Au fil de la décentralisation, la qualité de vie des membres de l’AUFA qui restent à Athabasca se détériore, et le visage de la ville change. « Pour une petite localité albertaine, il se passe beaucoup de choses, il y a de la vie, c’est un endroit intéressant. Le fait que l’Université soit le plus gros employeur y est pour beaucoup », soutient-il. L’Association aimerait voir l’Université conserver ou accroître sa présence dans la ville, en remettant le choix du télétravail à la discrétion de chaque employé, et en ajoutant des incitatifs qui seraient liés à des heures de travail sur place obligatoires.

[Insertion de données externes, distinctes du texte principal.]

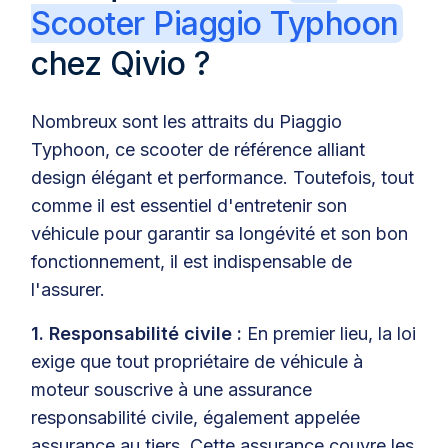
Scooter Piaggio Typhoon
chez Qivio ?
Nombreux sont les attraits du Piaggio
Typhoon, ce scooter de référence alliant
design élégant et performance. Toutefois, tout
comme il est essentiel d'entretenir son
véhicule pour garantir sa longévité et son bon
fonctionnement, il est indispensable de
l'assurer.
1. Responsabilité civile :
En premier lieu, la loi
exige que tout propriétaire de véhicule à
moteur souscrive à une assurance
responsabilité civile, également appelée
assurance au tiers. Cette assurance couvre les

Membre du regroupement Keep Athabasca in Athabasca University, Mavis Jacobs a travaillé 20 ans pour l’établissement dans diverses fonctions, notamment comme directrice de l’administration et directrice de l’École de gestion. Les répercussions de l’objectif « quasi virtuel » sur le personnel et les étudiants l’inquiètent. L’obsession de l’Université pour le passage à l’intégralité numérique, en faisant fi des préférences du personnel, est à l’antithèse de la culture ouverte et flexible qui régnait lorsqu’elle y travaillait, dit-elle. « Ils ne pensent qu’à cet objectif, ou à cette expérience, plutôt, parce qu’on ne sait pas vraiment encore comment les organisations vont s’adapter à l’univers virtuel », lance-t-elle, ajoutant que l’initiative provoque aussi un effet domino complexe, comme la baisse des inscriptions à l’école publique et la difficulté de recruter des médecins.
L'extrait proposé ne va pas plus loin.